8. Define Snowball Sampling
In snowball sampling, you begin by identifying someone who meets the criteria for inclusion in your study. You then ask them to recommend others who they may know who also meet the criteria. Snowball sampling is especially useful when you are trying to reach populations that are inaccessible or hard to find.

9. Define Accidental Sampling
Its just a means of convenience that this sample is being selected. Based on availability an no specific purpose or thought process is involved in this sampling.

10. What are the other synomnys of accidental sampling
Its also known as Haphazard or Convenience sampling

Questions on Sampling 1- 10

1. Define Sampling?

Sampling is the process of selecting units (e.g., people, organizations) from a population of interest so that by studying the sample we may fairly generalize our results back to the population from which they were chosen.

2. Define sampling error?

The standard error is called sampling error. Sampling error gives us some idea of the precision of our statistical estimate. A low sampling error means that we had relatively less variability or range in the sampling distribution. The greater the sample standard deviation, the greater the standard error (and the sampling error).

3. The greater your sample size, the smaller the standard error. Why?

Because the greater the sample size, the closer your sample is to the actual population itself. If you take a sample that consists of the entire population you actually have no sampling error because you don't have a sample, you have the entire population.

4. Define Probability Sampling?

A probability sampling method is any method of sampling that utilizes some form of random selection. In order to have a random selection method, We must ensure some process or procedure that assures that the different units in your population have equal probabilities of being chosen

5. Define Stratified Random Sampling.

It also called proportional or quota random sampling, involves dividing theopulation into homogeneous subgroups and then taking a simple random sample in each subgroup. In more formal terms:

Objective: Divide the population into non-overlapping groups (i.e., strata) N1, N2, N3, ... Ni, such that N1 + N2 + N3 + ... + Ni = N. Then do a simple random sample of f = n/N in each strata.

This method assures that we represent not only the overall population, but also key subgroups of the population, especially small minority groups.

6. Define Cluster sampling

Cluster sampling is a sampling technique used when "natural" groupings are evident in a statistical population. It is often used in marketing research. In this technique, the total population is divided into these groups (or clusters) and a sample of the groups is selected. Then the required information is collected from the elements within each selected group.

7. Define Multi stage sampling

Multistage sampling is a complex form of cluster sampling. Using all the sample elements in all the selected clusters may be prohibitively expensive or not necessary. Under these circumstances, multistage cluster sampling becomes useful. Instead of using all the elements contained in the selected clusters, the researcher randomly selects elements from each cluster. Constructing the clusters is the first stage. Deciding what elements within the cluster to use is the second stage. The technique is used frequently when a complete list of all members of the population does not exist and is inappropriate.
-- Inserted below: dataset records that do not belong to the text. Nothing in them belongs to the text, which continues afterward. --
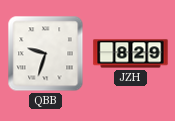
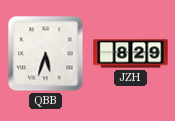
QBB: 9:33 -> 5:33
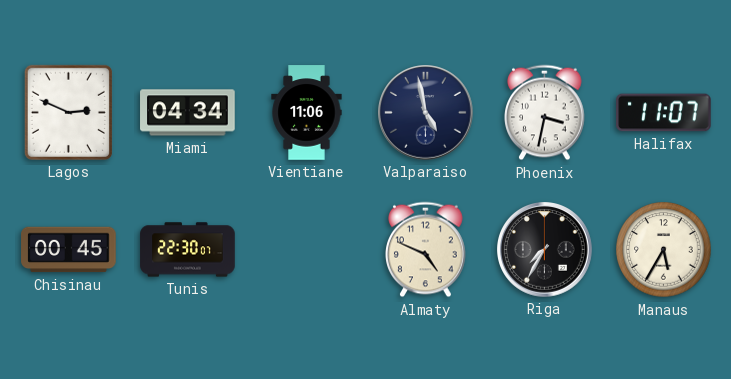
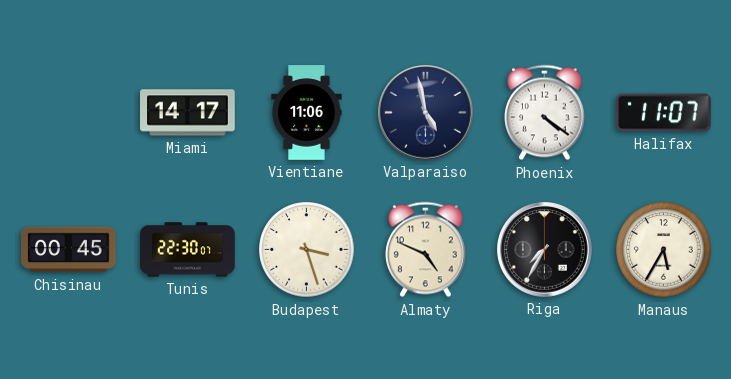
Lagos: 2:49 -> none
Miami: 04:34 -> 14:17
Phoenix: 3:32 -> 4:21
Budapest: none -> 3:27
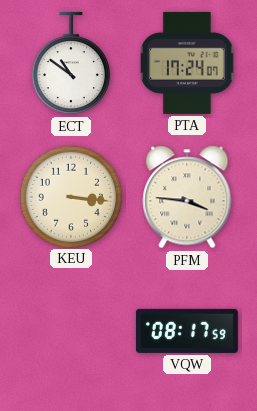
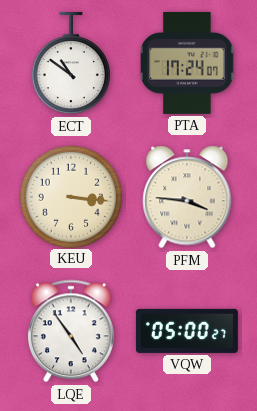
LQE: none -> 4:54
VQW: 08:17 -> 05:00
8. Define Systematic random sampling

Systematic sampling is a statistical method involving the selection of elements from an ordered sampling frame. The most common form of systematic sampling is an equal-probability method, in which every kth element in the frame is selected, where k, the sampling interval

9. Difference between Cluster sampling and Stratified sampling

Although cluster sampling and stratified sampling bear some superficial similarities, they are substantially different. In stratified sampling, a random sample is drawn from all the strata, where in cluster sampling only the selected clusters are studied, either in single stage or multi stage.

10. What is the difference between Random Selection & Assignment

Random selection is how you draw the sample of people for your study from a population. Random assignment is how you assign the sample that you draw to different groups or treatments in your study.